## DIRECTIONS FOR THIS TASK
An exact, picture-free copy of the listing is required.

::::

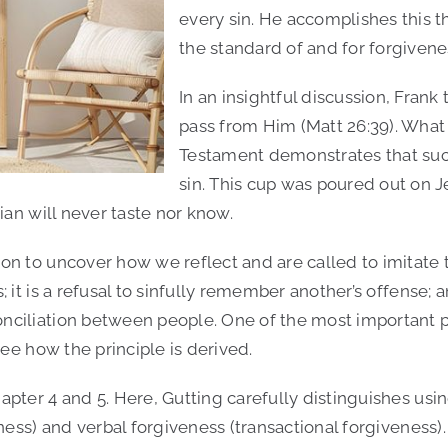
every sin. He accomplishes this th
the standard of and for forgivene
In an insightful discussion, Fran
pass from Him (Matt 26:39). What
Testament demonstrates that such
sin. This cup was poured out on Je
ian will never taste nor know.
on to uncover how we reflect and are called to imitate 
it is a refusal to sinfully remember another’s offense; an
ciliation between people. One of the most important par
see how the principle is derived.
apter 4 and 5. Here, Gutting carefully distinguishes us
ness) and verbal forgiveness (transactional forgiveness).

::::

## FINAL ANSWER
every sin. He accomplishes this th
the standard of and for forgivene
In an insightful discussion, Fran
pass from Him (Matt 26:39). What
Testament demonstrates that such
sin. This cup was poured out on Je
ian will never taste nor know.
on to uncover how we reflect and are called to imitate 
it is a refusal to sinfully remember another’s offense; an
ciliation between people. One of the most important par
see how the principle is derived.
apter 4 and 5. Here, Gutting carefully distinguishes us
ness) and verbal forgiveness (transactional forgiveness).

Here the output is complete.